Elektromobilität: Beelitz als Brücke bis Berlin

Beelitz wird noch attraktiver für Besucher, die mit dem Elektrofahrzeug unterwegs sind. In den nächsten Tagen werden drei neue Schnellladestationen in Betrieb gehen, an denen man sein Auto im Handumdrehen „betanken“ kann. Die Stationen sind für alle gängigen Fahrzeugtypen – einschließlich der Marke Tesla – geeignet und bringen eine Leistung von bis zu 50 Kilowatt, wodurch man in einer Stunde Ladezeit Strom für weitere rund 300 Kilometer Strecke laden kann. Die Gesamtkosten für die drei Stationen liegen bei rund 80 000 Euro, knapp 35 000 Euro kommen aus einem Förderprogramm des Bundes.

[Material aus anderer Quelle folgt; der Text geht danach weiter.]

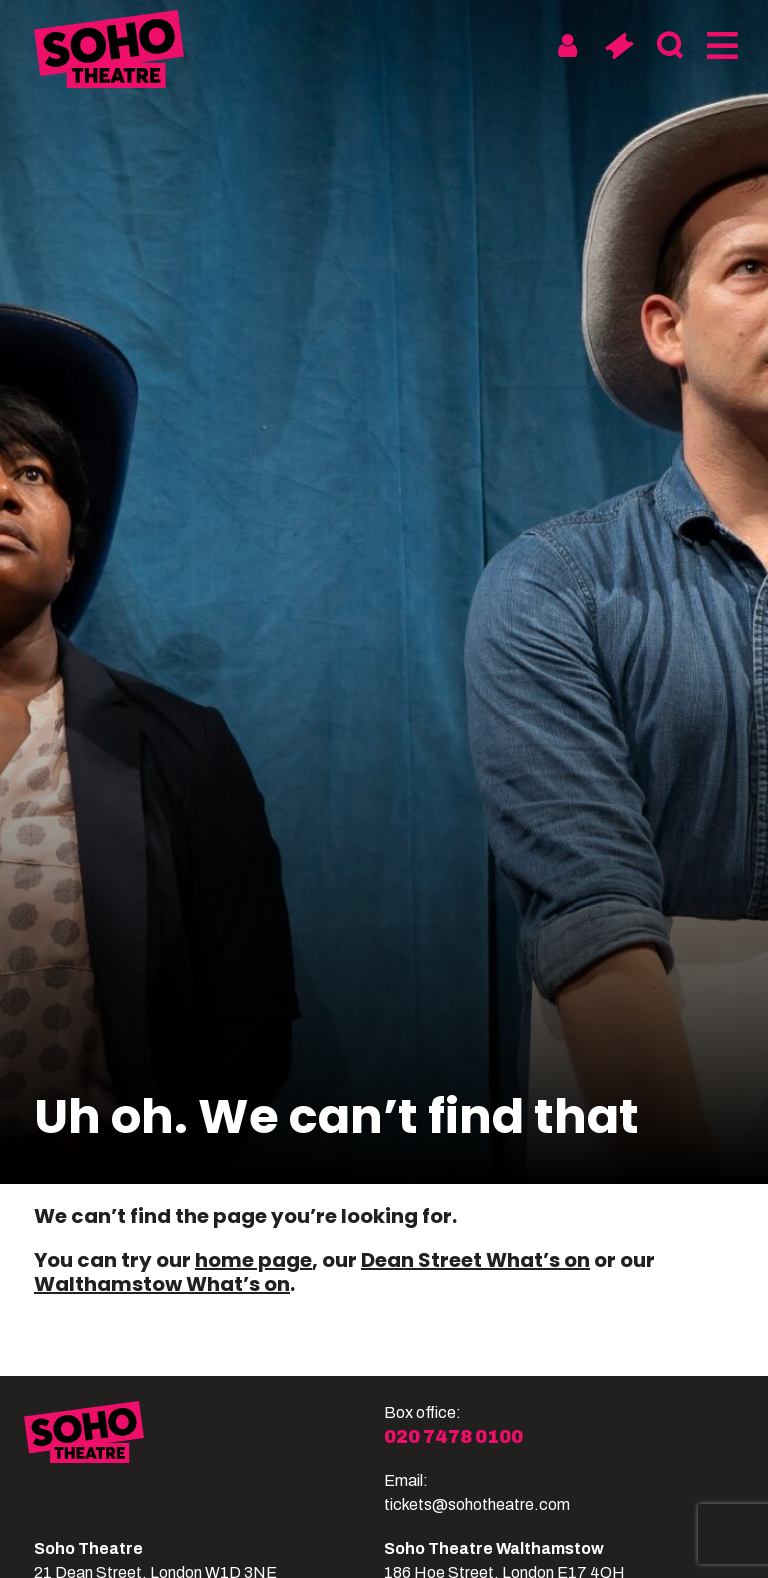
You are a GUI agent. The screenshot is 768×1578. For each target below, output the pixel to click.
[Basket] (618, 46)
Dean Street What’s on (475, 1260)
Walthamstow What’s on (162, 1284)
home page (253, 1260)
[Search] (669, 46)
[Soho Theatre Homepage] (109, 52)
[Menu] (720, 46)
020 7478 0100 (453, 1437)
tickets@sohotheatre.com (477, 1504)
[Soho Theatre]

„Die Zahl der Elektrofahrzeuge auf unseren Straßen nimmt immer weiter zu – und wenn wir dabei helfen, die Infrastruktur auszubauen, profitiert letztendlich die ganze Region davon“, erklärt Bürgermeister Bernhard Knuth. Während in den größeren Städten schon gute Netze bestehen, würden noch viele Elektro-Fahrer vor Überlandfahrten zurückschrecken. „Genau diese Menschen können wir mit diesem Angebot zu uns locken und zeigen, was Beelitz zu bieten hat. Nicht zuletzt im Hinblick auf die Landesgartenschau 2022 ist die Anschaffung sinnvoll“, so der Bürgermeister weiter. Bei dem Großereignis in vier Jahren wird das Thema Elektromobilität eine nicht unerhebliche Rolle spielen, so werden die Shuttles zwischen dem Kerngelände südlich der Altstadt und den Bahnhöfen Beelitz und Beelitz Heilstätten strombetrieben sein.

E-Tankstelle, Beelitz
E-Tankstelle in Beelitz

Die drei neuen Stationen sind an den größeren Parkplätzen in der Beelitzer Kernstadt installiert worden: Am Waserturm-Park zwischen Karl-Liebknecht- und Clara-Zetkin-Straße, am Zugang zur Altstadt in der Trebbiner Straße und vor dem Ärztehaus. Dort kann man künftig sein Auto stehen lassen und zu Fuß die Stadt erkunden, während es lädt. Die Bezahlung erfolgt per Mobiltelefon über Direct-Payment. Die Stationen ergänzen jene, die bereits vor mehreren Jahren in der Altstadt, direkt vor der Touristinfo installiert worden ist und seither gut angenommen wird. „Jetzt gibt es einen Grund für mich, immer mal wieder Ihre Stadt zu besuchen“, schrieb zum Beispiel ein Bürger unlängst an die Stadt, nachdem er auf die bestehende Station aufmerksam geworden war. „Beelitz liegt ladetechnisch etwa auf der Hälfte der Strecke Wiesenburg und Berlin.“ Auch auf den Spargelhöfen in Klaistow und Zauchwitz gibt es seit längerem Lademöglichkeiten für Elektrofahrzeuge, zudem hat kürzlich der Automobilhersteller Tesla 14 Zapfstellen am Ortseingang von Beelitz Heilstätten aus Richtung A9 eingerichtet.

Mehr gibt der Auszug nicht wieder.